Systems using retrieval-augmented generation, semantic search, or embedding-based matching store dense vector embeddings in specialised databases (Pinecone, Weaviate, Qdrant, Milvus, pgvector, Chroma). Access control must enforce separation between write access (used during knowledge base indexing) and read access (used during inference-time retrieval).

The indexing pipeline authenticates as a dedicated service identity with write permissions; the inference service authenticates as a separate identity with read-only permissions. Administrative operations (index deletion, schema changes, bulk exports) require elevated privileges and produce audit log entries. This separation ensures that a compromised inference service cannot modify the knowledge base, and a compromised indexing pipeline cannot exfiltrate query patterns.

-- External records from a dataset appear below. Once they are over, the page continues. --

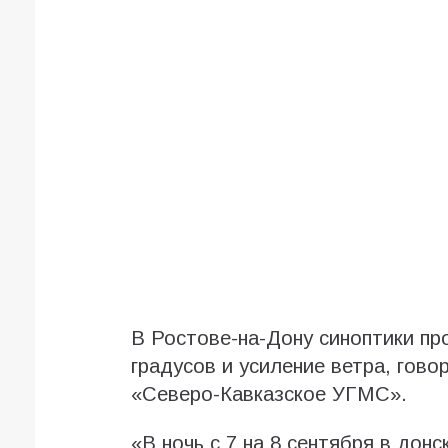
В Ростове-на-Дону синоптики пр
градусов и усиление ветра, гово
«Северо-Кавказское УГМС».
«В ночь с 7 на 8 сентября в дон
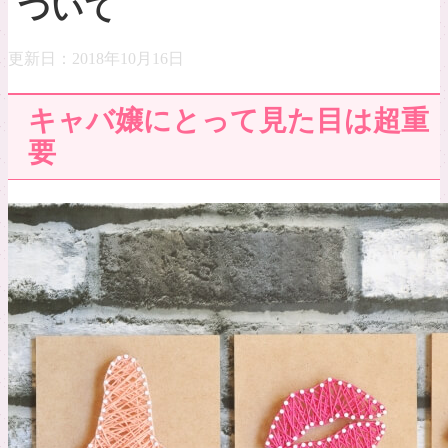
ついて
更新日：
2018年10月16日
キャバ嬢にとって見た目は超重
要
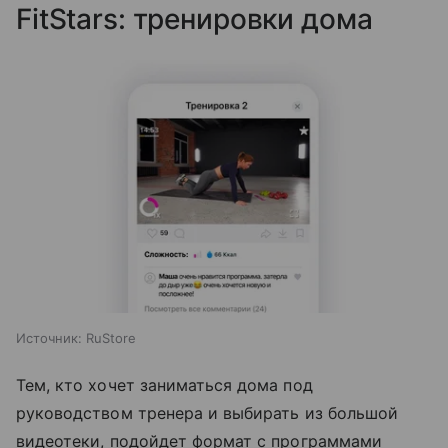
FitStars: тренировки дома
Источник:
RuStore
Тем, кто хочет заниматься дома под
руководством тренера и выбирать из большой
видеотеки, подойдет формат с программами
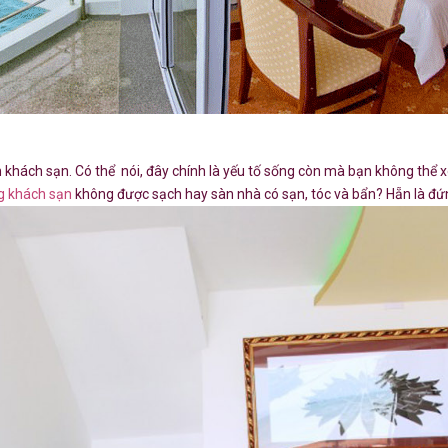
hách sạn. Có thể nói, đây chính là yếu tố sống còn mà bạn không thể x
g khách sạn
không được sạch hay sàn nhà có sạn, tóc và bẩn? Hẵn là đứng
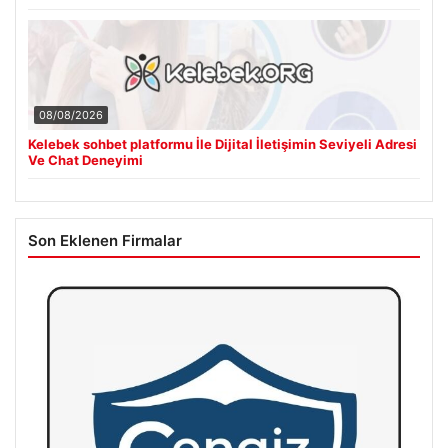
08/08/2026
Kelebek sohbet platformu İle Dijital İletişimin Seviyeli Adresi
Ve Chat Deneyimi
Son Eklenen Firmalar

Encryption at rest protects stored embeddings. As discussed in Article 97 (GDPR status of stored embeddings), embeddings derived from documents containing personal data may themselves constitute personal data under GDPR. The encryption, retention, and deletion requirements that apply to the source documents therefore extend to the embeddings. The vector database security configuration is documented in Module 9.

Key outputs

Write/read access separation with dedicated service identities
Elevated privilege requirements for administrative operations
Encryption at rest for stored embeddings
Module 9 AISDP documentation